GIVEN DATA:
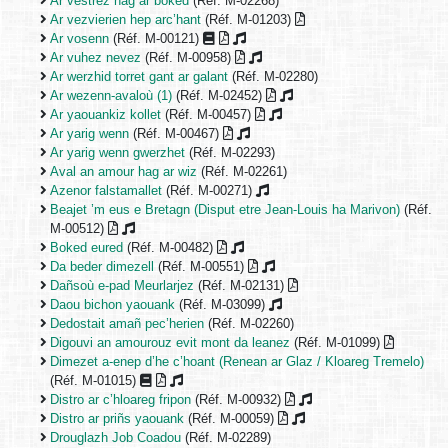
Ar vestrez hag ar boked
(Réf. M-02268)
Ar vezvierien hep arc’hant
(Réf. M-01203)
Ar vosenn
(Réf. M-00121)
Ar vuhez nevez
(Réf. M-00958)
Ar werzhid torret gant ar galant
(Réf. M-02280)
Ar wezenn-avaloù (1)
(Réf. M-02452)
Ar yaouankiz kollet
(Réf. M-00457)
Ar yarig wenn
(Réf. M-00467)
Ar yarig wenn gwerzhet
(Réf. M-02293)
Aval an amour hag ar wiz
(Réf. M-02261)
Azenor falstamallet
(Réf. M-00271)
Beajet ’m eus e Bretagn (Disput etre Jean-Louis ha Marivon)
(Réf.
M-00512)
Boked eured
(Réf. M-00482)
Da beder dimezell
(Réf. M-00551)
Dañsoù e-pad Meurlarjez
(Réf. M-02131)
Daou bichon yaouank
(Réf. M-03099)
Dedostait amañ pec’herien
(Réf. M-02260)
Digouvi an amourouz evit mont da leanez
(Réf. M-01099)
Dimezet a-enep d’he c’hoant (Renean ar Glaz / Kloareg Tremelo)
(Réf. M-01015)
Distro ar c’hloareg fripon
(Réf. M-00932)
Distro ar priñs yaouank
(Réf. M-00059)
Drouglazh Job Coadou
(Réf. M-02289)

EXERCISE INSTRUCTIONS: Pictures aside, repeat exactly every line from the top of the listing above through the line bearing "(Réf. M-00457)", inclusive.

RESULT OF THIS TASK:
Ar vestrez hag ar boked
(Réf. M-02268)
Ar vezvierien hep arc’hant
(Réf. M-01203)
Ar vosenn
(Réf. M-00121)
Ar vuhez nevez
(Réf. M-00958)
Ar werzhid torret gant ar galant
(Réf. M-02280)
Ar wezenn-avaloù (1)
(Réf. M-02452)
Ar yaouankiz kollet
(Réf. M-00457)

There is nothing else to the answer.